I became excited about aviation at a very young age. The magic of flight continues to mesmerize me everyday. I was always fascinated how you could wakeup in a city, and fall asleep in another. As a child I can remember trips to the local hobby shop to purchase model aircraft. My first set of models included a TWA 1:600 scale Schabak model set as well as a few Skymarks models. Following my childhood, I didn’t collect models, but returned to the hobby in 2015. Today I’m an avid model collector and my collection includes a variety of 1:200, 1:400, and 1:500 scale aircraft.

 

Richard Stretton

Contributor

I’m an Englishman living in Aotearoa (New Zealand) since 2005 who grew up near Gatwick Airport, where my Dad used to take me to watch the aircraft when I was a youngster in the 1980s.
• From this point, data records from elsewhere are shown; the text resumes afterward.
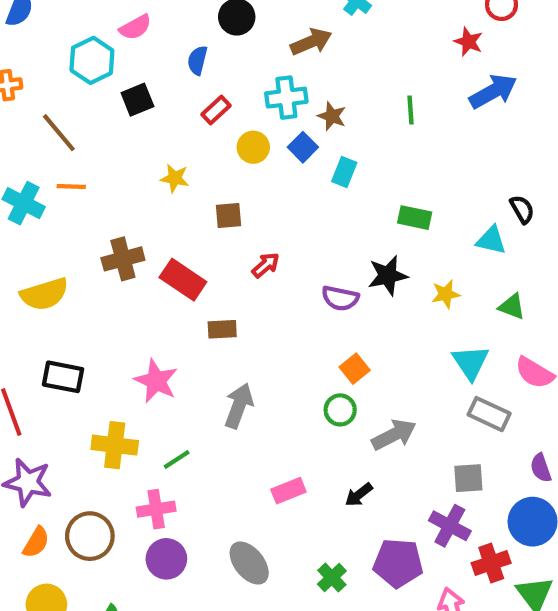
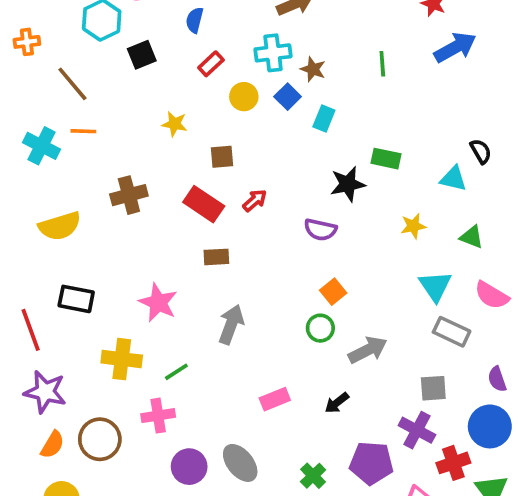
black star: (388, 275) -> (348, 184), moved
red rectangle: (183, 280) -> (204, 204), moved
purple circle: (166, 559) -> (189, 467), moved

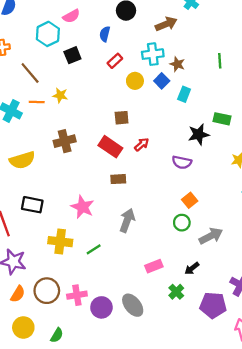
yellow star: (175, 124) -> (60, 95), moved
pink cross: (158, 416) -> (77, 295), moved
green cross: (313, 476) -> (176, 292), moved

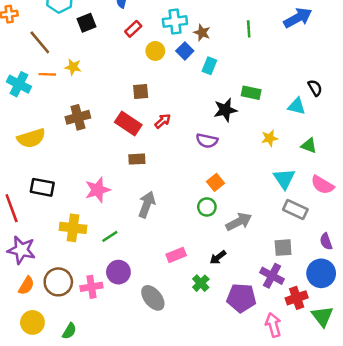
pink star: (82, 207) -> (98, 190), turned 30
purple circle: (101, 307) -> (118, 272), moved

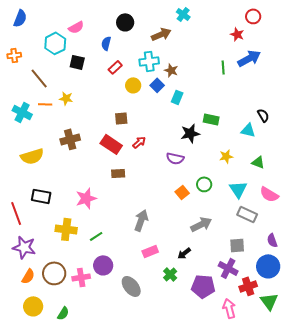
black square: (87, 23) -> (77, 62), turned 35
green line: (249, 29) -> (223, 67), moved
gray arrow: (147, 205) -> (141, 220), moved
green circle: (207, 207) -> (204, 184), moved

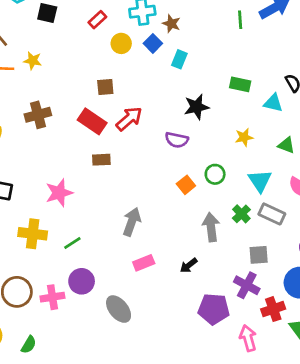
green rectangle: (211, 119) -> (240, 84), moved
red arrow: (139, 142) -> (129, 119), size x1.5
gray arrow: (201, 224) -> (211, 227), turned -70
green cross: (170, 274) -> (241, 214), moved

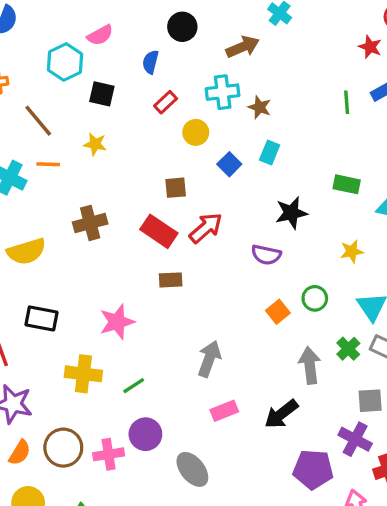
blue square: (153, 43) -> (229, 164), moved
yellow star: (33, 61) -> (95, 144), moved
black arrow: (189, 265) -> (281, 414), size x1.5

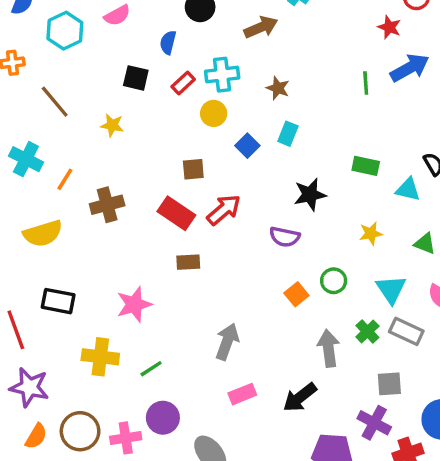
cyan hexagon: (65, 62) -> (65, 31), moved
cyan cross: (223, 92) -> (222, 75), moved
black square: (102, 94) -> (136, 78), moved
orange line: (48, 164) -> (65, 179), moved, turned -60

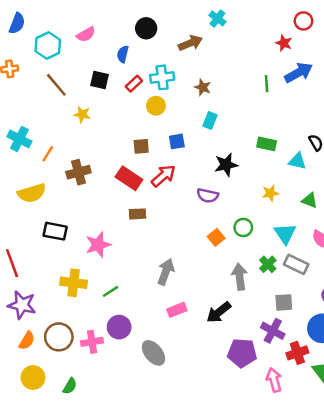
brown line: (55, 102) -> (56, 85), moved
blue square: (247, 146) -> (177, 141), moved, turned 35
black rectangle: (58, 301) -> (55, 231), moved

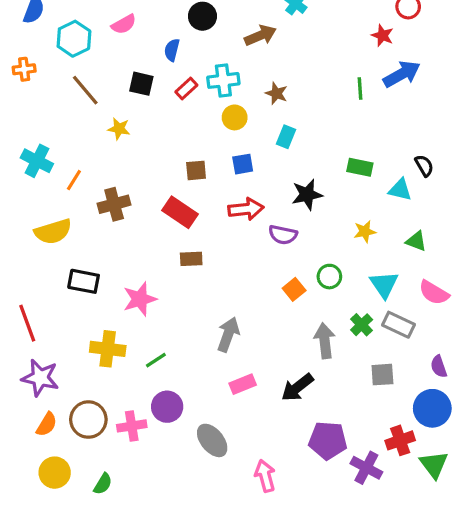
yellow circle: (156, 106) -> (235, 117), moved
red arrow: (163, 176) -> (246, 209), moved, turned 35
purple cross: (273, 331) -> (366, 468), moved
pink arrow: (274, 380) -> (265, 476), moved

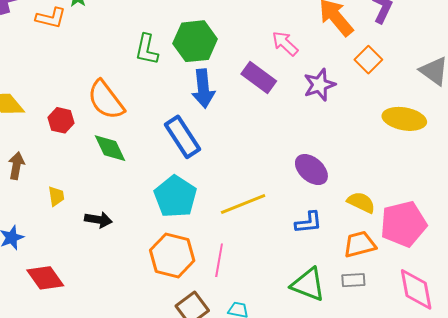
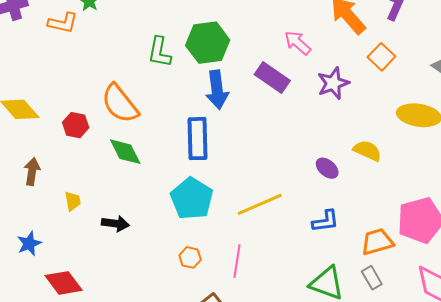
blue rectangle: (183, 137) -> (197, 139), turned 33
purple ellipse: (311, 170) -> (327, 168), size x0.7
yellow semicircle: (361, 202) -> (367, 151), moved
orange hexagon: (172, 255) -> (190, 257), size x0.5
gray rectangle: (353, 280) -> (372, 278), turned 65

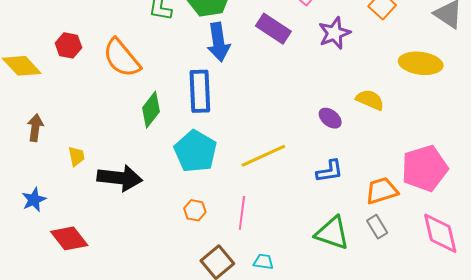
red hexagon: (76, 125) -> (68, 45), moved
green diamond: (125, 152) -> (151, 110), moved, turned 66
black arrow: (115, 224) -> (120, 178), size x1.6

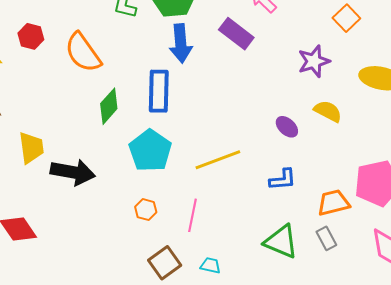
purple star: (334, 33) -> (314, 61), moved
yellow trapezoid: (76, 156) -> (31, 148), size x1.6

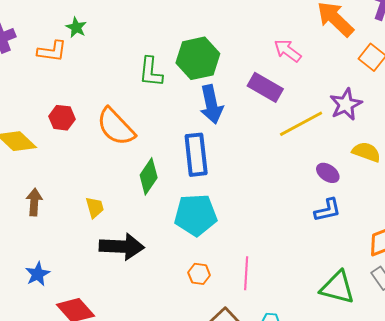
yellow trapezoid: (31, 148) -> (95, 207), moved, size x0.7
cyan pentagon: (150, 151) -> (196, 215), turned -30
yellow line: (218, 160) -> (301, 124), moved
blue L-shape: (283, 180) -> (328, 210), moved

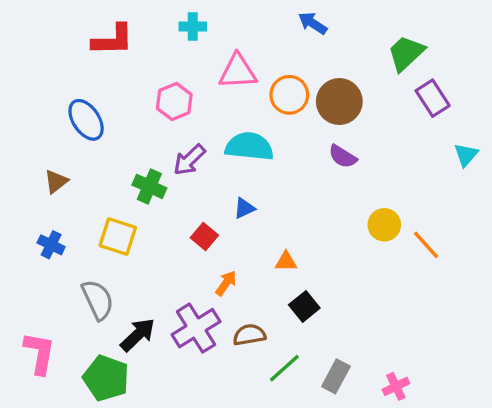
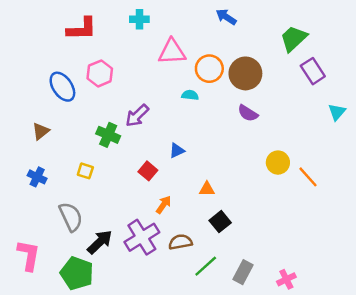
pink hexagon: (174, 102) -> (100, 73), moved
cyan semicircle: (249, 146) -> (190, 95), moved, size x0.5
yellow square: (118, 236) -> (85, 171), size x0.6

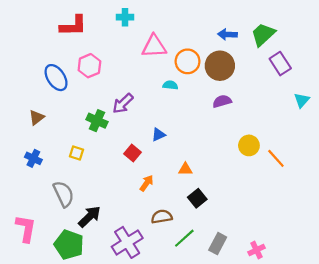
blue arrow: (226, 17) -> (227, 34), moved, turned -30
purple semicircle: (248, 113) -> (222, 101), turned 132
purple cross: (142, 237) -> (127, 242), moved

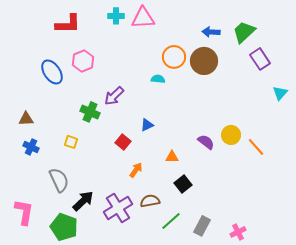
pink triangle: (154, 46) -> (143, 18), moved
purple semicircle: (222, 101) -> (206, 142), moved, turned 54
brown triangle: (37, 117) -> (26, 119), moved, turned 35
purple cross: (127, 242) -> (118, 208), moved

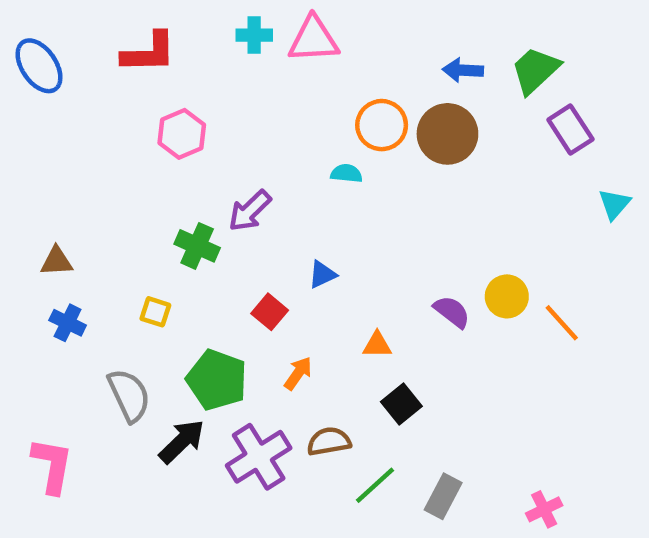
blue ellipse: (52, 72) -> (39, 66), moved
green pentagon: (64, 227) -> (217, 380), moved
pink cross: (238, 232) -> (544, 509), moved

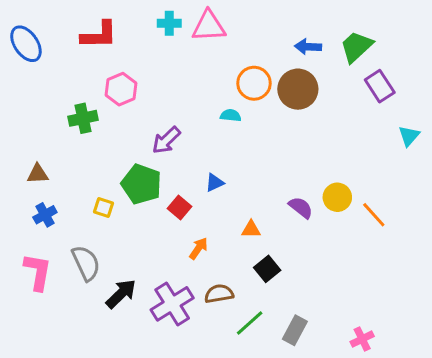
green cross: (197, 246) -> (83, 118), moved, turned -36
blue cross: (68, 323) -> (45, 215), turned 35
green pentagon: (217, 380) -> (141, 184), moved
pink L-shape: (52, 466) -> (38, 272), moved

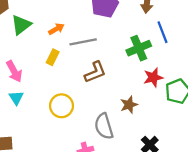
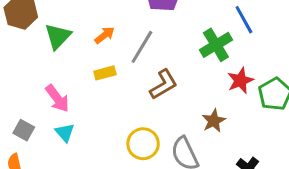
gray line: (83, 42) -> (142, 47), turned -40
yellow rectangle: (53, 57) -> (105, 73), turned 56
yellow circle: (61, 106) -> (143, 144), moved

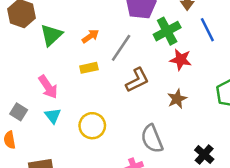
green cross: (216, 45) -> (167, 31), moved
red star: (240, 81) -> (181, 60), moved, turned 30
brown star: (214, 121) -> (177, 99), moved
yellow circle: (143, 144) -> (92, 126), moved

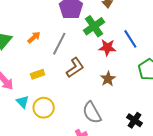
blue line: (207, 30) -> (130, 39), moved
yellow rectangle: (89, 68) -> (38, 74), moved
cyan triangle: (53, 116) -> (22, 102), moved

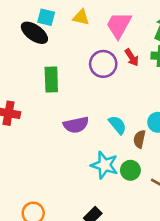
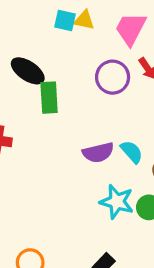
cyan square: (46, 17) -> (65, 21), moved
black ellipse: (34, 33) -> (28, 71), moved
purple semicircle: (76, 125) -> (98, 152), moved

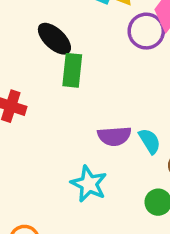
purple circle: (113, 77) -> (146, 31), moved
cyan star: (117, 202) -> (89, 184), moved

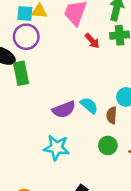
purple circle: (146, 31) -> (26, 37), moved

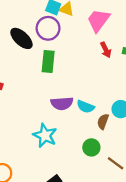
green rectangle: (21, 73) -> (48, 62), moved
cyan semicircle: (89, 105) -> (86, 107), turned 144

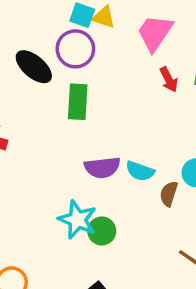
green circle: (91, 147) -> (102, 231), moved

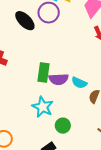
green rectangle: (78, 102) -> (43, 73), moved
green circle: (102, 231) -> (63, 126), moved

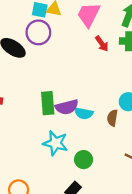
cyan semicircle: (79, 83) -> (84, 113), moved

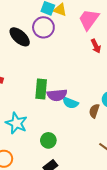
cyan star: (55, 143) -> (16, 123), moved
green circle: (84, 160) -> (48, 140), moved

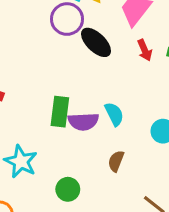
black ellipse: (20, 37) -> (96, 42), moved
cyan semicircle: (70, 103) -> (114, 114), moved, turned -140
brown semicircle: (94, 111) -> (116, 161), moved

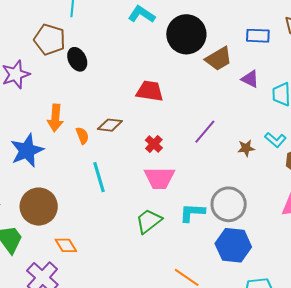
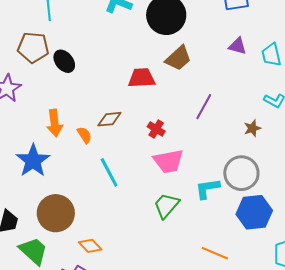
brown trapezoid: (219, 59) -> (178, 58), moved
brown star: (246, 148) -> (252, 128), moved

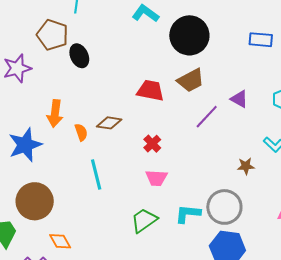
purple triangle: (238, 46) -> (239, 99), moved
purple line: (204, 107) -> (207, 117), moved
pink trapezoid: (168, 161) -> (156, 178), size x0.7

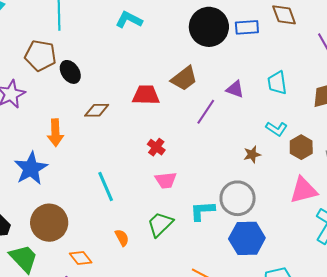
black circle: (189, 35) -> (209, 27), moved
brown diamond: (109, 123) -> (97, 110), moved
orange semicircle: (81, 132) -> (122, 238), moved

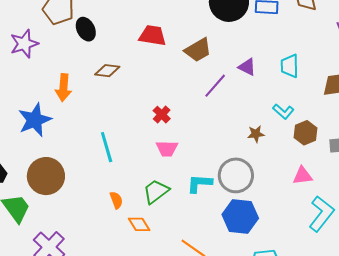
red trapezoid: (146, 95) -> (153, 36), moved
pink triangle: (304, 190) -> (302, 176), size x0.7
orange diamond: (81, 258) -> (139, 224), moved

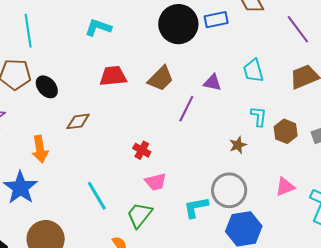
cyan L-shape: (283, 111) -> (259, 116), turned -110
pink triangle: (302, 176) -> (285, 187), moved
green trapezoid: (156, 191) -> (139, 215), moved

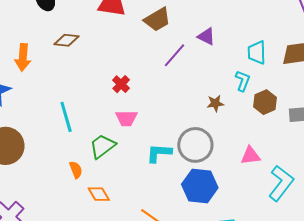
cyan trapezoid: (253, 71) -> (257, 53), moved

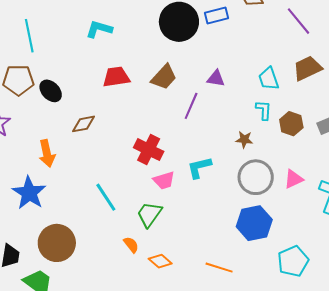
red cross: (121, 84) -> (149, 150), size x1.6
brown star: (215, 103) -> (244, 140), turned 30
gray circle: (195, 145) -> (256, 177), moved
cyan L-shape: (159, 153) -> (199, 167), moved

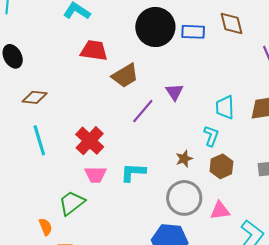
red trapezoid: (116, 77) -> (94, 50), moved
purple triangle: (216, 78) -> (174, 92), turned 30
brown hexagon: (291, 124) -> (221, 166), moved
brown star: (244, 140) -> (184, 159), turned 30
cyan line: (106, 197) -> (39, 140), moved

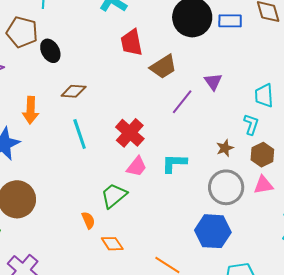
red trapezoid: (94, 50) -> (132, 43), turned -108
pink trapezoid: (95, 175) -> (137, 167), turned -50
pink triangle: (220, 211) -> (263, 185), moved

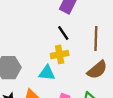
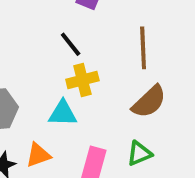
black line: (63, 33) -> (71, 44), moved

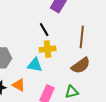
orange triangle: (38, 155) -> (19, 85), turned 40

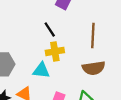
brown semicircle: (81, 66) -> (94, 68), turned 30

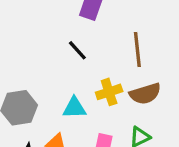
yellow cross: (55, 51) -> (109, 92), moved

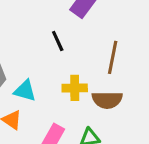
cyan triangle: (74, 108) -> (25, 91), moved

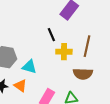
yellow cross: (75, 88) -> (64, 52), moved

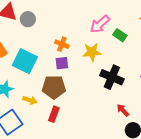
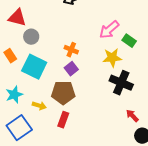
gray circle: (28, 19) -> (31, 37), moved
yellow star: (92, 52) -> (112, 58), moved
purple square: (62, 63) -> (71, 69), turned -32

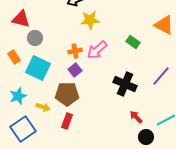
pink arrow: (109, 30) -> (97, 50), moved
orange cross: (71, 50) -> (75, 51), turned -32
yellow star: (112, 58) -> (90, 20), moved

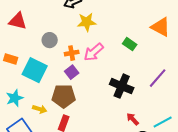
gray circle: (35, 38) -> (50, 40), moved
orange rectangle: (14, 57) -> (11, 59), turned -40

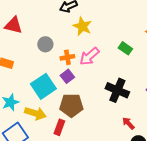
yellow star: (87, 22) -> (82, 26), turned 30
cyan square: (35, 70) -> (43, 86), moved, turned 30
brown pentagon: (64, 96) -> (71, 105), moved
yellow arrow: (40, 109) -> (35, 113), size x1.5

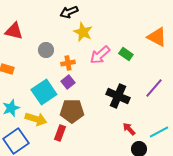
pink arrow: (89, 56) -> (100, 55), moved

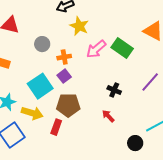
green rectangle: (126, 54) -> (122, 48), size x1.5
black cross: (118, 96) -> (114, 90), size x0.6
red arrow: (129, 129) -> (108, 116), moved

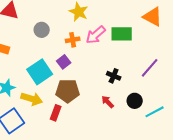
green rectangle: (122, 48) -> (122, 34), turned -35
orange cross: (64, 57) -> (73, 40), moved
black circle: (135, 143) -> (135, 101), moved

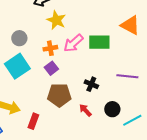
purple square: (64, 62) -> (51, 68), moved
purple line: (150, 68) -> (127, 76), turned 55
cyan square: (40, 72) -> (17, 66), moved
brown pentagon: (68, 91) -> (59, 95), moved

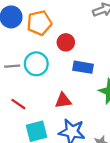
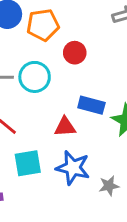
blue rectangle: (83, 67) -> (91, 105), moved

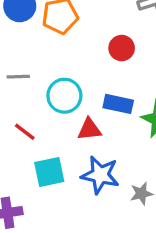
red circle: (75, 53) -> (122, 48), moved
cyan circle: (35, 77) -> (64, 96), moved

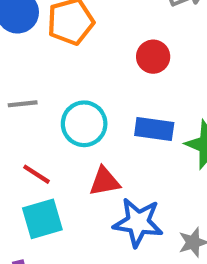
red triangle: (89, 129) -> (105, 182), moved
cyan square: (49, 172) -> (42, 219), moved

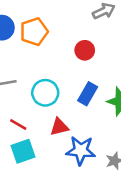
blue rectangle: (154, 129) -> (88, 94), turned -65

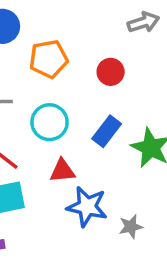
orange pentagon: (34, 32) -> (49, 59), moved

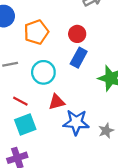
blue rectangle: (107, 131) -> (79, 58), moved

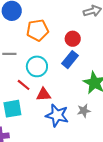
red line: (20, 101) -> (24, 85), moved
gray star: (106, 131) -> (84, 111), moved

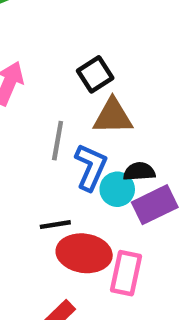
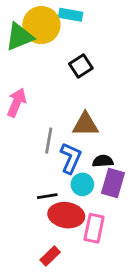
black square: (95, 74) -> (81, 66), moved
cyan circle: (117, 189) -> (82, 184), moved
purple rectangle: (155, 205) -> (113, 183), turned -48

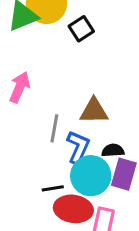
black square: (81, 66) -> (81, 29), moved
cyan circle: (82, 184) -> (91, 176), size x1.6

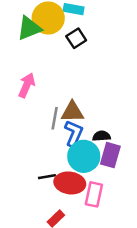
brown triangle: (94, 111) -> (72, 112), moved
black line: (53, 188) -> (47, 177), moved

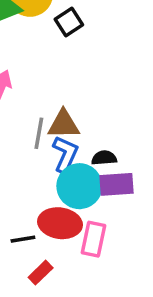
purple rectangle: (110, 155) -> (116, 184), turned 70
black line: (47, 177) -> (23, 239), moved

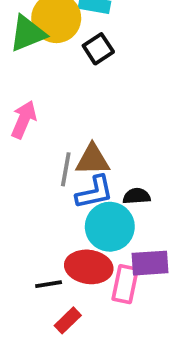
blue L-shape: (65, 154) -> (94, 192), turned 54
purple rectangle: (116, 184) -> (150, 263), moved

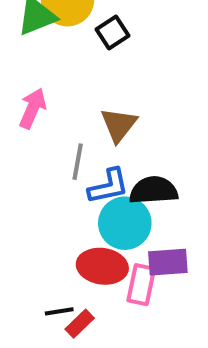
brown triangle: (93, 160) -> (119, 125), moved, turned -51
black semicircle: (137, 196) -> (154, 190), size x1.6
black line: (49, 284) -> (59, 311), moved

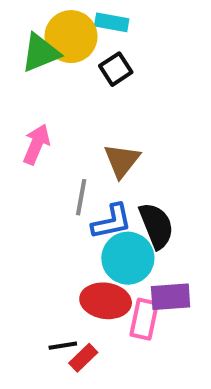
black semicircle: (154, 190) -> (156, 226), turned 72

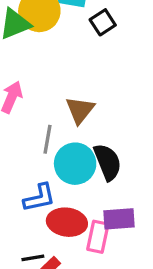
black square: (116, 69) -> (103, 22), moved
blue L-shape: (112, 222) -> (39, 198), moved
cyan circle: (128, 258) -> (75, 164), moved

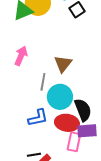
black semicircle: (108, 162) -> (83, 110), moved
red ellipse: (67, 222) -> (67, 123), moved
That kickstarted an interest in civil aviation and many weekends spent up at the old viewing terrace. I started collecting 1:600 scale Schabaks and amassed a huge collection of the little airliners. With Schabak’s bankruptcy, a restricted range and poor quality I decided in 2009 to upscale to 1:400s and haven’t looked back.

Since 2014 I’ve run Yesterday’s Airlines detailing the history of aviation and the changes in the outputs of the model manufacturers. Meanwhile my collection has expanded to over 1400 1/400 scale airliners focused on US and global classics plus modern Chinese airliners.

Cyrus Cambata

Contributor

Aviation has been a passion of mine for as long as I can remember. Before I was hanging out at airports and learning how to fly, I was collecting model airplanes. Some of my first models were Wooster models, bought by my parents when we were traveling on vacation. That initial collection is what started my on my aviation journey.

Growing up in the Midwest, I spent most of time around airports, trying to learn everything I could about the aviation world. I would later attend Embry Riddle Aeronautical University, in Prescott, Arizona and graduate with a Aeronautical Science degree. Soon after that I was living my dream of being a commercial airline pilot, flying Beech 1900s for one of the smaller regional airlines. Today, I am currently a Captain on an MD-80 for a major U.S. Airline.

I am, to this day still a passionate model collector and enthusiast. With the newest technology in aviation die-cast molding and printing, it’s an exciting time to be a collector. At last count, my collection is somewhere over 400 models and continuously growing.

Adrian Balch

Contributor

I suppose I can trace my Diecast aircraft collecting back to my childhood in the late ‘50s and early ‘60s when Dinky Toys made a Britannia, Viscount and several military jets, a Hawker Hunter, Supermarine Swift, English Electric P.1B and a Sea Vixen. I think they were probably 1/200 scale, but scale wasn’t important then. I recall I had the military jets, but not the airliners until Lone Star made a Viscount. Then on one of my first spotting trips to London Heathrow with my Dad, he bought me a Teckno SAS DC-7C, which was nicely decaled and had folding undercarriage. It came with a spare engine which you could change, so was quite innovative for its time. I like portraying airline histories and to display my models in time-lines, showing the changes in equipment and liveries.